--- What to produce ---
All lines in the data bearing the string "Joaquín" should be identified and copied.

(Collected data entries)
- Opening Delimiter -

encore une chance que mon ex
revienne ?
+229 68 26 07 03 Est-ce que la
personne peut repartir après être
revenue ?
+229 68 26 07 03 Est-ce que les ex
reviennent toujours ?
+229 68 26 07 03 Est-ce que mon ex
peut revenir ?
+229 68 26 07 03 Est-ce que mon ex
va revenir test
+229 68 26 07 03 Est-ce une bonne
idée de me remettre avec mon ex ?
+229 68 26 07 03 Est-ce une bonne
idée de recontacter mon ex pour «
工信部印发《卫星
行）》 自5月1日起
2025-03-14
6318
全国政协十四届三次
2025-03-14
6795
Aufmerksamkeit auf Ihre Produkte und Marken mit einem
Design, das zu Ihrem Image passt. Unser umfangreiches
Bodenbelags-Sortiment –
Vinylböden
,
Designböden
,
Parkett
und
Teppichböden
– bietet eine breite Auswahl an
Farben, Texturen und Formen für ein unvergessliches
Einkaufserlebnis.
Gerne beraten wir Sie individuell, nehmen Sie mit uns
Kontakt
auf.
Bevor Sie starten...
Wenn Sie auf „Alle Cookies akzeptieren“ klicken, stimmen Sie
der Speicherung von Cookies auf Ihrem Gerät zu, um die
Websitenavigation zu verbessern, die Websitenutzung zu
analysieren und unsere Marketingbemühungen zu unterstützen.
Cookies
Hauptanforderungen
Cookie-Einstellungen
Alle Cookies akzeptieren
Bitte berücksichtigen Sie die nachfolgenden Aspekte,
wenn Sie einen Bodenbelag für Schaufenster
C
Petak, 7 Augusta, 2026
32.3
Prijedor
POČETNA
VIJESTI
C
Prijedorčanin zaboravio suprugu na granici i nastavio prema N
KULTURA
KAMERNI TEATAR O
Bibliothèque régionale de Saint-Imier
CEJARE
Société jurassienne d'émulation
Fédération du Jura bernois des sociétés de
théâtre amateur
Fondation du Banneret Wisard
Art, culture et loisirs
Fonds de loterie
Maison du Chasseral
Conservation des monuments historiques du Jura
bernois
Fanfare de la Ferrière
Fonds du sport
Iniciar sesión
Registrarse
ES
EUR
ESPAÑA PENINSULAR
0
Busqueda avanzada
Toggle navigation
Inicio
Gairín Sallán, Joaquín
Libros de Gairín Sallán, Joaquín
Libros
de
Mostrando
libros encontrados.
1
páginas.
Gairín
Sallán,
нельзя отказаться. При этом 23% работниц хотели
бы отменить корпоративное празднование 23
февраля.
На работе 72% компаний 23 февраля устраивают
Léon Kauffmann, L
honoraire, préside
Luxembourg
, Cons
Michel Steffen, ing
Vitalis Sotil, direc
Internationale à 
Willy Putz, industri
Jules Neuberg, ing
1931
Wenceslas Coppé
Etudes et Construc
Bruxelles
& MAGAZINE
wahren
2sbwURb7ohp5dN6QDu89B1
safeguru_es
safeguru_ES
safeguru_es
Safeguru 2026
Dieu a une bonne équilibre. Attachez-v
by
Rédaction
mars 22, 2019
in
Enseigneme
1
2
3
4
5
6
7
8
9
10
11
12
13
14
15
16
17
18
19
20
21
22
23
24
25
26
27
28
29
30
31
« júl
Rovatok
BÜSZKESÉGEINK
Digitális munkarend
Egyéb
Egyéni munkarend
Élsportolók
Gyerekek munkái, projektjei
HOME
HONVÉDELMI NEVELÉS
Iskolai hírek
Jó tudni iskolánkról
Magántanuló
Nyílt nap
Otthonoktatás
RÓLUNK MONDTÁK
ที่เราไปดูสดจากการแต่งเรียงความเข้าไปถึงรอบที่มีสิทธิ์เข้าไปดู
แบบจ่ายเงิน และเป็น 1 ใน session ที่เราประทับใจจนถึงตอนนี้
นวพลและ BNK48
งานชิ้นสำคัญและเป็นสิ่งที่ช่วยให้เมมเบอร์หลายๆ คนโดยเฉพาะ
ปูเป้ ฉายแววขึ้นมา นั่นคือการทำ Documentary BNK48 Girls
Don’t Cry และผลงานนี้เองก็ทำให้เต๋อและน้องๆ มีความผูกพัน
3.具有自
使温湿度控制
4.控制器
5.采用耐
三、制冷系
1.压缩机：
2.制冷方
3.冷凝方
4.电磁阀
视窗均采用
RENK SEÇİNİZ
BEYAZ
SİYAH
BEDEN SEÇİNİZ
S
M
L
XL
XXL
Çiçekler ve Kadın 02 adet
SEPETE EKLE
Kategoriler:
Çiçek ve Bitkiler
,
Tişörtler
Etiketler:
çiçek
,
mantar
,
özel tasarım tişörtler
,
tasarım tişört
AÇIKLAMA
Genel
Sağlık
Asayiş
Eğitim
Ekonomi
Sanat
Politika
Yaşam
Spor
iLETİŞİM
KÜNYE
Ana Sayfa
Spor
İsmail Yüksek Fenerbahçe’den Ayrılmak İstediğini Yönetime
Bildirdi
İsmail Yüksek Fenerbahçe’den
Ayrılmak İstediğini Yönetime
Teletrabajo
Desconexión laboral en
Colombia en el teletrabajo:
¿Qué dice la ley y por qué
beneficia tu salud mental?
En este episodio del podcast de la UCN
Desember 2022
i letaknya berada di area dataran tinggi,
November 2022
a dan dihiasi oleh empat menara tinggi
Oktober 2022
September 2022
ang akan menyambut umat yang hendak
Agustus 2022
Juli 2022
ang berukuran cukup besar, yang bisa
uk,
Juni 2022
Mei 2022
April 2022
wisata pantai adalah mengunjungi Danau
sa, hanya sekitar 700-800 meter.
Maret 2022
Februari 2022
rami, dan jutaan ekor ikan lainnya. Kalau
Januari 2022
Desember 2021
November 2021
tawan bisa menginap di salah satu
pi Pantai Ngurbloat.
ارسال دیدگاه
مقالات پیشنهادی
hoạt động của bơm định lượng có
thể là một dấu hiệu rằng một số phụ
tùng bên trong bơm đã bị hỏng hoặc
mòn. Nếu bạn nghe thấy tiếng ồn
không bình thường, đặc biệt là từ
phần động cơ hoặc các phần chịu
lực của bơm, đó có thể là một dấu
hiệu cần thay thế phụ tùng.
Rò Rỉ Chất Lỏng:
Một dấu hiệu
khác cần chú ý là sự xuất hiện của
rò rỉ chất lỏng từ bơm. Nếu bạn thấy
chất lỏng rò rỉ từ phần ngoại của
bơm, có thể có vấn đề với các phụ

- Closing Delimiter -

--- Answer space ---
Gairín Sallán, Joaquín
Libros de Gairín Sallán, Joaquín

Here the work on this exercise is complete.